Entre le droit d’alerte et la ­grève, la direction commence à en avoir marre de SUD. Mais pendant ce temps, les abus managériaux continuent…

L’huissier débarque au local de Solidaires 49

En février 2020, SUD diffuse un tract pour faire le bilan de cette grève, parler du droit d’expression suite aux menaces reçues, mais aussi du management pathogène. La direction va saisir l’occasion pour passer à l’attaque. Dans un paragraphe intitulé « coup de froid en logistique », le tract syndical affirme, entre autres, qu’« un des responsables du service use et abuse de son pouvoir pour sanctionner les salarié·es, tel un empereur ». Le tout accompagné d’une caricature du manager, figuré en manchot empereur planté sur la banquise.

« Ca va péter » : une modeste caricature d’un manager en manchot empereur créerait des « risques psychosociaux » ? Pour une fois, Scania n’est pas très « Charlie » !
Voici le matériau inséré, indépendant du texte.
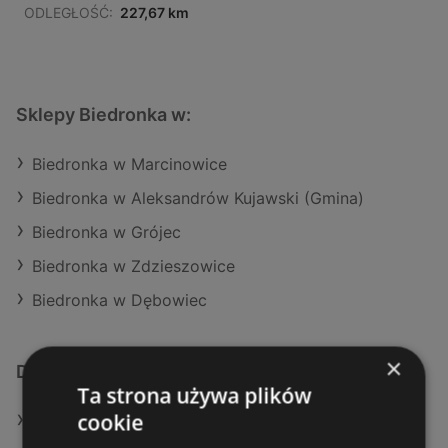
ODLEGŁOŚĆ:
227,67 km
Sklepy Biedronka w:
Biedronka w Marcinowice
Biedronka w Aleksandrów Kujawski (Gmina)
Biedronka w Grójec
Biedronka w Zdzieszowice
Biedronka w Dębowiec
×
Dodatkowe łącza
Ta strona używa plików
cookie
Oferty Biedronka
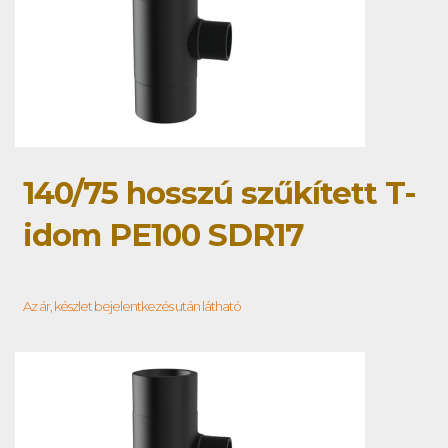
140/75 hosszú szűkített T-
idom PE100 SDR17
Az ár, készlet bejelentkezés után látható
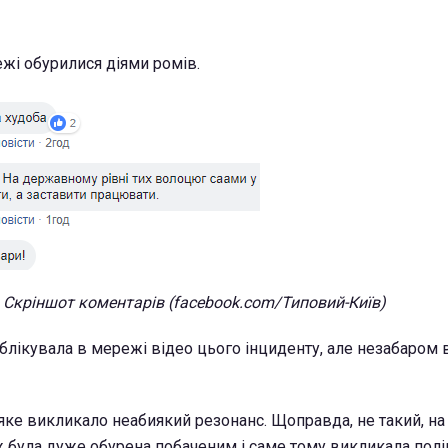
жі обурилися діями ромів.
Скріншот коментарів (facebook.com/Типовий-Київ)
ублікувала в мережі відео цього інциденту, але незабаром
 яке викликало неабиякий резонанс. Щоправда, не такий, на
ж була дуже обурена побаченим і саме тому викликала полі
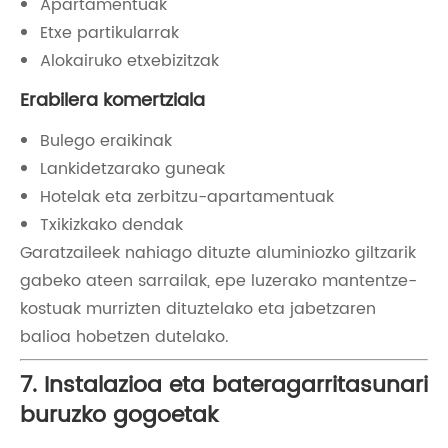
Apartamentuak
Etxe partikularrak
Alokairuko etxebizitzak
Erabilera komertziala
Bulego eraikinak
Lankidetzarako guneak
Hotelak eta zerbitzu-apartamentuak
Txikizkako dendak
Garatzaileek nahiago dituzte aluminiozko giltzarik
gabeko ateen sarrailak, epe luzerako mantentze-
kostuak murrizten dituztelako eta jabetzaren
balioa hobetzen dutelako.
7. Instalazioa eta bateragarritasunari
buruzko gogoetak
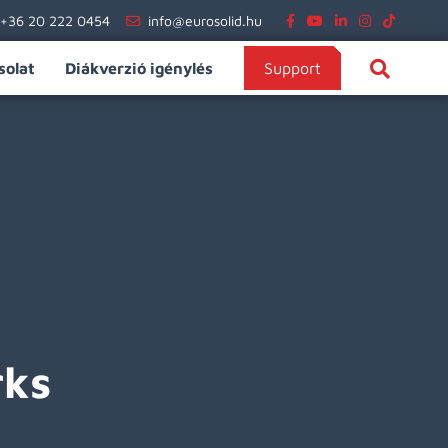
+36 20 222 0454
info@eurosolid.hu
solat
Diákverzió igénylés
Support
rks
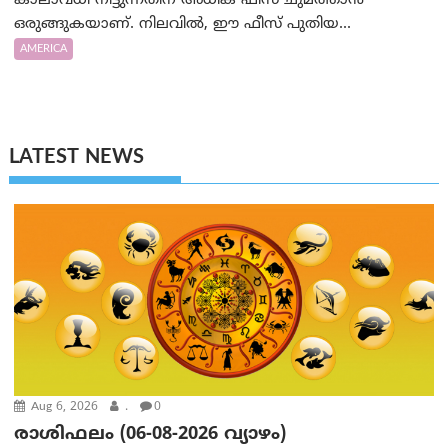
കാലാവധി നീട്ടുന്നതിന് അധിക ഫീസ് ചുമത്താൻ
ഒരുങ്ങുകയാണ്. നിലവിൽ, ഈ ഫീസ് പുതിയ...
AMERICA
LATEST NEWS
Aug 6, 2026
.
0
രാശിഫലം (06-08-2026 വ്യാഴം)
Aussitôt, un huissier est envoyé au local de Solidaires Maine-et-Loire pour assigner en justice le syndicat SUD Industrie 49. L’argument ? La « santé » du cadre grimé en manchot. Il vivrait mal la situation de se voir caricaturé sur les panneaux syndicaux, et le tract lui fait courir un « risque psychosocial ». Ils ont même le culot d’invoquer l’article L 4121 du Code du travail : « L’employeur prend les mesures nécessaires pour assurer la sécurité et protéger la santé physique et mentale des travailleurs. » Quand il s’agissait de la santé d’ouvriers subissant le management, l’entreprise n’a jamais réagi, malgré le droit d’alerte. Mais pour la santé d’un cadre, attention, il y a urgence. En 2015, Scania était fière de se dire « Charlie » et de soutenir le droit à la caricature… mais si la caricature les vise, la plaisanterie ne passe plus.

Finalement, le tribunal d’Angers ne s’est pas laissé duper et a remis l’employeur à sa place, en soulignant que « la caricature du salarié identifiable ne porte pas sur sa vie privée mais sur son rôle en tant que manager du service logistique mettant en œuvre les orientations de la direction ». Et de conclure : « Comme toute caricature, ce dessin apparaît comme une outrance humoristique, sur le bon goût et la pertinence de laquelle les opinions sont libres, mais ne constitue pas une injure. » Eh oui, la liberté d’expression syndicale est régie par le même droit que la liberté de la presse ! Scania a été déboutée.

Ce qui est beau dans cette histoire, c’est que SUD-Industrie 49 ne compte qu’une vingtaine d’adhérents. Scania, multinationale intégrée au groupe Volkswagen, pensait l’écraser facilement. Mais le syndicat n’était pas isolé. Il a pu compter sur la sympathie des travailleuses et travailleurs de la boîte qui ont bien identifié SUD comme une organisation de lutte. Et il a pu compter avec les moyens de l’union fédérale SUD-Industrie pour assurer sa défense judiciaire. Ainsi, avec de la ténacité, même un petit syndicat territorial peut tenir tête à un géant industriel et financier.

Scania ridiculisée

Au final, Scania s’est ridiculisée, puisque sa politique managériale a été exposée sur la place publique, et que l’action du syndicat a bien fait rire. Même un site web comme Capital.fr a pu titrer « Le syndicat SUD avait bien le droit de représenter un dirigeant en pingouin » !

L’intérimaire à l’origine du conflit, elle, n’a hélas pu être régularisée. Depuis le verdict, le manager incriminé a dû en rabattre, et la situation à la logistique s’est calmée. Mais petit à petit, ses méthodes apparaissent dans d’autres services, et SUD reste vigilant.